Intro¶
The storage driver domain in this howto is called zfshost
I have two small Intel 320 SSD 40GB in MD raid1 in a LVM VG (Volume Group) called vg_raid1
. This VG contains 4 LV's (root+swap for dom0 and zfshost)
The LVM LVs (Logical Volume) zfshost-disk
zfshost-swap
are used for boot and swap for the Debian based zfs storage driver domain.
The actual ZFS storage disks are handled fully by the storage driver domain and they are on a SATA controller exported with pci-export to the zfshost domU.
The SATA disks on the exported SATA controller are in a pool called tank.
Why not FreeBSD
- NFSv4 and Kerberos not working well enough
- No pure PV mode (only HVM) (causes issues with pci passthrough)
- Resize of zvol needs domU restart
Preparations¶
Switch from pygrub to pvgrub¶
Pygrub can not be used with disks directly from a storage driver domain as pygrub runs on dom0 it self. Instead all domUs using pygrub shall be changed to use pvgrub.
In domU (Debian Jessie only)¶
Change from grub-legacy to pvgrub (based on grub2)

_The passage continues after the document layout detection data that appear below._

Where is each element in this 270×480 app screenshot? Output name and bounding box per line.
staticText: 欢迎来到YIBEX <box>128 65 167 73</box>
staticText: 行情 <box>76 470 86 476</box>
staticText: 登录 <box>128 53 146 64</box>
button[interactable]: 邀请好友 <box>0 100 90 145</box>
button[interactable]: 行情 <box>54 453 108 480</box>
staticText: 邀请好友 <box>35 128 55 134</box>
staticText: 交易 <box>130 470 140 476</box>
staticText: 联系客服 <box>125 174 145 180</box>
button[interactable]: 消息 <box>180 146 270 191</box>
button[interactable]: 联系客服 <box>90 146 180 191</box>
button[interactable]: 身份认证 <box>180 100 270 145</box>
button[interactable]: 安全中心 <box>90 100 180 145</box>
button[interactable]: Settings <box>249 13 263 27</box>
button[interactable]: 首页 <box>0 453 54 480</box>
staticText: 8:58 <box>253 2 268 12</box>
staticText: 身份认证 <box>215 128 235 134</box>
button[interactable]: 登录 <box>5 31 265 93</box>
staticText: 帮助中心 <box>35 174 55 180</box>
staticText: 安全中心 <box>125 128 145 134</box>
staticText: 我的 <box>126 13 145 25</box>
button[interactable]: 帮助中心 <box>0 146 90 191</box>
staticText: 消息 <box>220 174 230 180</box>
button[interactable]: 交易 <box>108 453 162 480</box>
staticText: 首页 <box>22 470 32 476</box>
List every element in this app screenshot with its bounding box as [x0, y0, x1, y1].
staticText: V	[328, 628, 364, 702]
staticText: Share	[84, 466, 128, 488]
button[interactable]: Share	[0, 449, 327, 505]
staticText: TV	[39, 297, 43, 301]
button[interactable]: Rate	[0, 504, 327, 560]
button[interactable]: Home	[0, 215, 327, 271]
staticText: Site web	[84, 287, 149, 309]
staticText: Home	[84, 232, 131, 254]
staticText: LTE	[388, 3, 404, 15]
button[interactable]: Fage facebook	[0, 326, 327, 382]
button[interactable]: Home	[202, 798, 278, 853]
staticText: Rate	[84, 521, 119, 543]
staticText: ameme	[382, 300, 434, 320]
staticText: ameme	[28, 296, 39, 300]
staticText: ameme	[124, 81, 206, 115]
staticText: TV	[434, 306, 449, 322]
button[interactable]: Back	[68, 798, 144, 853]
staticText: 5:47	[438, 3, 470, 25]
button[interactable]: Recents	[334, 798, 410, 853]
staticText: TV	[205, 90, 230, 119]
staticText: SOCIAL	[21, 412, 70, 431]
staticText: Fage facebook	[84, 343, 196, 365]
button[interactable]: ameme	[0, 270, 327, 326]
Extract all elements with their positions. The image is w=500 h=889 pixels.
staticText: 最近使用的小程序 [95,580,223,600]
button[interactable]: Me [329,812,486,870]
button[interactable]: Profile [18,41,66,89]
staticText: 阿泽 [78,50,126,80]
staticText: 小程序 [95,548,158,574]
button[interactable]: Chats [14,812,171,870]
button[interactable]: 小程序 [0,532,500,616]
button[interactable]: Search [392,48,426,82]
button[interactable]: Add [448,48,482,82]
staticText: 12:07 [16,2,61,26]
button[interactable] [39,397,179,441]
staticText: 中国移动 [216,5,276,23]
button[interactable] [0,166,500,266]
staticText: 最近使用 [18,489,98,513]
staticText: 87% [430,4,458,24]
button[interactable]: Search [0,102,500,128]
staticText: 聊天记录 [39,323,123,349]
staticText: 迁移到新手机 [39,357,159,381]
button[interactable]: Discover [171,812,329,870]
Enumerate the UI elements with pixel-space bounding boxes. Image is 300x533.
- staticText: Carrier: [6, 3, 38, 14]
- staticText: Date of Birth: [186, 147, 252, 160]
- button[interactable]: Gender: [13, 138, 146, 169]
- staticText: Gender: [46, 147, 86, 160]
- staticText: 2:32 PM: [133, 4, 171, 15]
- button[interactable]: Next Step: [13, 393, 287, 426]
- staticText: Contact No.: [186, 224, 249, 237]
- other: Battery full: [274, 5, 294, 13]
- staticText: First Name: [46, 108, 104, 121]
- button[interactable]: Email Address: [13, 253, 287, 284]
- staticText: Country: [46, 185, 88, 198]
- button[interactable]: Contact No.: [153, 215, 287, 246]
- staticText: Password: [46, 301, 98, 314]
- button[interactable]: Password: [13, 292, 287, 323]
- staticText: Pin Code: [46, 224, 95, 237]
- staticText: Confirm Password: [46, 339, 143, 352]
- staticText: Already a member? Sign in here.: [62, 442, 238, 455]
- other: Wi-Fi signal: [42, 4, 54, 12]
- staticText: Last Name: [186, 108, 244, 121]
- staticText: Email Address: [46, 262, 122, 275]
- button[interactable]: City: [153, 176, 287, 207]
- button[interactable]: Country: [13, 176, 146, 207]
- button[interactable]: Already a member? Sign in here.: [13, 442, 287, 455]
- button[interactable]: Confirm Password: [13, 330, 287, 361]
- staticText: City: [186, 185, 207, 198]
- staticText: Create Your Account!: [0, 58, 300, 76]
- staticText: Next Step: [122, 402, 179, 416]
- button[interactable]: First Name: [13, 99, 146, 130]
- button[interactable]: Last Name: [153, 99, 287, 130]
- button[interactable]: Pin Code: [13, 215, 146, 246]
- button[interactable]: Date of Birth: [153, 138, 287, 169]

# apt-get install grub-xen # mv /boot/grub/menu.lst /root/ # update-grub
In dom0 (Debian Jessie only)¶
Make sure the package grub-xen-host
is installed first, then apply the following diff to the domU
--- a/xen/<domU-name>.cfg +++ b/xen/<domU-name>.cfg @@ -8,7 +8,7 @@ # -bootloader = '/usr/lib/xen-4.4/bin/pygrub' +kernel = '/usr/lib/grub-xen/grub-x86_64-xen.bin' vcpus = '1' memory = '1024' @@ -17,7 +17,6 @@ memory = '1024' # # Disk device(s). # -root = '/dev/xvda2 ro' disk = [ 'phy:/dev/vg_raid1/<domU-name>-disk,xvda2,w', 'phy:/dev/vg_raid1/<domU-name>-swap,xvda1,w',
For 32-bit domUs use /usr/lib/grub-xen/grub-i386-xen.bin
.
Shutdown the domU and restart it
# xl shutdown <domU-name> - (wait until it is down) # xl create /etc/xen/<domU-name>.cfg -c
Setup zfshost¶
Installation¶
Install Debian Jessie as a XEN-PV on a LVM lv from the dom0 (e.g. /dev/vg_raid1/zfshost-root
and /dev/vg_raid1/zfshost-swap
)
The disks that will be managed by ZFS are connected to a SATA controller exported to the domU with PCI export.
PCI export¶
Find the PCI id for the SATA/SAS card to export, in my case (on a HP Microserver Gen8)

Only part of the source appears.